The indications for revision surgery vary greatly, and following the PIP scandal, often patient anxiety is the only presenting complaint. In addition, discussion regarding differences between implant brands, their warranties and who is accountable for any revisionary surgery is now a frequent topic of discussion during the preoperative consultation.
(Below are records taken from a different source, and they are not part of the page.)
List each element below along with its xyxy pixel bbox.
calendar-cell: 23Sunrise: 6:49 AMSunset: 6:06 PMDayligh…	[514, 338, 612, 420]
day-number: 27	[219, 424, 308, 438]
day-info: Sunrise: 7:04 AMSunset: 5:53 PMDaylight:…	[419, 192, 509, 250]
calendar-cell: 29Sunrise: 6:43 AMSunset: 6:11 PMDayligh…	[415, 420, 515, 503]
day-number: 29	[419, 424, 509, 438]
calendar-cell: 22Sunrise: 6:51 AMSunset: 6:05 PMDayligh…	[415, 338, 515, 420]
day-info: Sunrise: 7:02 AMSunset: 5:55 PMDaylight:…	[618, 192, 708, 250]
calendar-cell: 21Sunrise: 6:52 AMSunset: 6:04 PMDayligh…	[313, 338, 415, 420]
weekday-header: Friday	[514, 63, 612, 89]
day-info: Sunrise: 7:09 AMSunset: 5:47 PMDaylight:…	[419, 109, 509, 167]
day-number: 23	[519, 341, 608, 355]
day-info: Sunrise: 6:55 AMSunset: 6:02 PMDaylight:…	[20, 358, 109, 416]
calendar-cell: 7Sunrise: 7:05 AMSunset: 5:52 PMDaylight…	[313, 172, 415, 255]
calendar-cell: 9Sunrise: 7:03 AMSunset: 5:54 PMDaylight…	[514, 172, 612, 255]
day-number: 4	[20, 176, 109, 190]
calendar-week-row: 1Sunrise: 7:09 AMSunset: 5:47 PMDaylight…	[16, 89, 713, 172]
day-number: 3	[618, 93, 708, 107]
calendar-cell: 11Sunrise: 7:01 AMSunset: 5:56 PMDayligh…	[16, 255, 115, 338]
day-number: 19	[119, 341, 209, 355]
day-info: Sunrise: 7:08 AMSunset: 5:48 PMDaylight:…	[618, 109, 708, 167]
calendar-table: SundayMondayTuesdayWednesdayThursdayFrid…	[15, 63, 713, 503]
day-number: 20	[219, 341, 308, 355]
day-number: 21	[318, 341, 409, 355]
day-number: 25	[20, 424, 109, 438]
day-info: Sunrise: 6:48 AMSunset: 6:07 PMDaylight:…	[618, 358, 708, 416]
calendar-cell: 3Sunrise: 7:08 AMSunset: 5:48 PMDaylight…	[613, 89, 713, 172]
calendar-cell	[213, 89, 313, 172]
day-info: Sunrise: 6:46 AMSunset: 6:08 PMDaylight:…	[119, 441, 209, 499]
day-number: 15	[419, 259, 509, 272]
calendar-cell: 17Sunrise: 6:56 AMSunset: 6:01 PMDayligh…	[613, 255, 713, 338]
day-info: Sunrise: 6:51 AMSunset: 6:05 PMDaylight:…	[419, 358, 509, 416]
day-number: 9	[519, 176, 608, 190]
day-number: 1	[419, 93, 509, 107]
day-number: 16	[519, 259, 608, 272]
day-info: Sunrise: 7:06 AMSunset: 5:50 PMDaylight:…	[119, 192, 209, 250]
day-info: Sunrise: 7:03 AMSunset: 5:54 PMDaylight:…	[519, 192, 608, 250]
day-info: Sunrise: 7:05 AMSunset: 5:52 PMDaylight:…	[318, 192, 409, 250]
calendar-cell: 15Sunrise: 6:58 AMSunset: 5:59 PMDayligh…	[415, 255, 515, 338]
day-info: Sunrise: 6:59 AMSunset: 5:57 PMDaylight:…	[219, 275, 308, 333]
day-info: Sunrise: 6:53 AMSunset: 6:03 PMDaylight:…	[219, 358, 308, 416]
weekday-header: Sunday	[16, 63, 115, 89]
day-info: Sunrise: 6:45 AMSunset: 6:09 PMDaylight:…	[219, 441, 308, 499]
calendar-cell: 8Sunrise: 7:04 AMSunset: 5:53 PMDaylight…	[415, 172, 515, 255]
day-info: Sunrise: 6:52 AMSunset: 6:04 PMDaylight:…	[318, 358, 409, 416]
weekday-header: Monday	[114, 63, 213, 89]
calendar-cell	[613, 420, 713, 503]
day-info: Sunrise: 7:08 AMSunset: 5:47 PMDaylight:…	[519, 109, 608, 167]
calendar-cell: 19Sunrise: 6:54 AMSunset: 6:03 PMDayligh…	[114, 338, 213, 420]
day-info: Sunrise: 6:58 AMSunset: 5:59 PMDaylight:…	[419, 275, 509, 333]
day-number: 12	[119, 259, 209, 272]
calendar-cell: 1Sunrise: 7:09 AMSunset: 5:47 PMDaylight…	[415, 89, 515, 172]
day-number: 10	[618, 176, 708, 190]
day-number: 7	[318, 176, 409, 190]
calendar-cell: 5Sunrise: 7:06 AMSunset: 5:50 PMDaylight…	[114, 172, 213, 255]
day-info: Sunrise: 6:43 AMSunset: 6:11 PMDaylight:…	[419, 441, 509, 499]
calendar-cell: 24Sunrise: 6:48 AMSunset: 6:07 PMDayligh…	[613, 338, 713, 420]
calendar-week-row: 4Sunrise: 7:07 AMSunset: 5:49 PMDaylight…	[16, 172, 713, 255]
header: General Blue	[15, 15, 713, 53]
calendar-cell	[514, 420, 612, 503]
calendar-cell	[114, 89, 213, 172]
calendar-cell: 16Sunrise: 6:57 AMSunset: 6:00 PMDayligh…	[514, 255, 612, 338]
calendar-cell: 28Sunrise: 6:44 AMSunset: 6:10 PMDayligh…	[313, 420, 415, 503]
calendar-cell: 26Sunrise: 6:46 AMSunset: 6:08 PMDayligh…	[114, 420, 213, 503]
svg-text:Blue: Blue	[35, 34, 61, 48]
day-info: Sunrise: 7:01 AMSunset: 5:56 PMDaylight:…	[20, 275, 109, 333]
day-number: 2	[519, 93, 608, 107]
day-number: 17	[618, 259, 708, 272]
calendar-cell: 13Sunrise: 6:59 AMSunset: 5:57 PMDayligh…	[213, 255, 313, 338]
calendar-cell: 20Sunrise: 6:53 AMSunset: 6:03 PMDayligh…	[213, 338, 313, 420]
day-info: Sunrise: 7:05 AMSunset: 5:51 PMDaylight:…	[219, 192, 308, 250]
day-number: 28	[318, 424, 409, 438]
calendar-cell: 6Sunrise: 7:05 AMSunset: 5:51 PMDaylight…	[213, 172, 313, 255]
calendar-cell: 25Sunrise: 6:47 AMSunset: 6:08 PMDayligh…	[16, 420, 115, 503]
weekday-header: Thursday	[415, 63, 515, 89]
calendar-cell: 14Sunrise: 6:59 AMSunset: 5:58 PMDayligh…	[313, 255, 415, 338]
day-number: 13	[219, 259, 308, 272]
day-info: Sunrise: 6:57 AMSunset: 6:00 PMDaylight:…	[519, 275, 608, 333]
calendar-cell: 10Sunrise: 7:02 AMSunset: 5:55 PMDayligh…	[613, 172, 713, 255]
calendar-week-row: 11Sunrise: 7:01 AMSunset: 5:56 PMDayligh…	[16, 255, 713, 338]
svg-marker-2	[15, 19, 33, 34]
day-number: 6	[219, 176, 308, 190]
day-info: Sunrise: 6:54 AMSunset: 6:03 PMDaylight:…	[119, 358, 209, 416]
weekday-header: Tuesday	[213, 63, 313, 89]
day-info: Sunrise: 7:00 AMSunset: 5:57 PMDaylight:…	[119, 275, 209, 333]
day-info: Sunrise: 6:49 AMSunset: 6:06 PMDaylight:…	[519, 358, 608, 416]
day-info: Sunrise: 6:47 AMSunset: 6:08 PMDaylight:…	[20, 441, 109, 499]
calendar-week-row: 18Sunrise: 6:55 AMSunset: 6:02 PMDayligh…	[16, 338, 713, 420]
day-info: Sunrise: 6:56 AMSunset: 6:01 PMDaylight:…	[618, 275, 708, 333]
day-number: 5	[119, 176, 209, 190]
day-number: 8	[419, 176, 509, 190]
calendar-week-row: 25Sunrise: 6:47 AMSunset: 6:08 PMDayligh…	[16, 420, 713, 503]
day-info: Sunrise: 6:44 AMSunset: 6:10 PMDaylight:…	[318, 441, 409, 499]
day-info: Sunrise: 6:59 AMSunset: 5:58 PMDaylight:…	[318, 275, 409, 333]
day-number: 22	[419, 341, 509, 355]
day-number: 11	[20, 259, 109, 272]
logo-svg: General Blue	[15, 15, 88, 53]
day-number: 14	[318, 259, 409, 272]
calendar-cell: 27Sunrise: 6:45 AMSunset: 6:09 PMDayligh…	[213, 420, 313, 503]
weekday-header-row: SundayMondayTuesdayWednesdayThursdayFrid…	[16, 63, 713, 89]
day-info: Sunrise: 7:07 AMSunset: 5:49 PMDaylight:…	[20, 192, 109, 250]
Preoperative imaging is one tool at the surgeon’s disposal which can inform the consent process. Ultrasound is a sensitive, non-invasive method of establishing the presence of an implant rupture that aids the decision to replace an implant. However, it is unable to detect macroscopic gel bleed that can occur towards the end of an implant’s ‘lifetime’ and there is approximately a 20% false negative rate. Similarly, it is unfeasible to ultrasound every patient that presents with a problem post-augmentation.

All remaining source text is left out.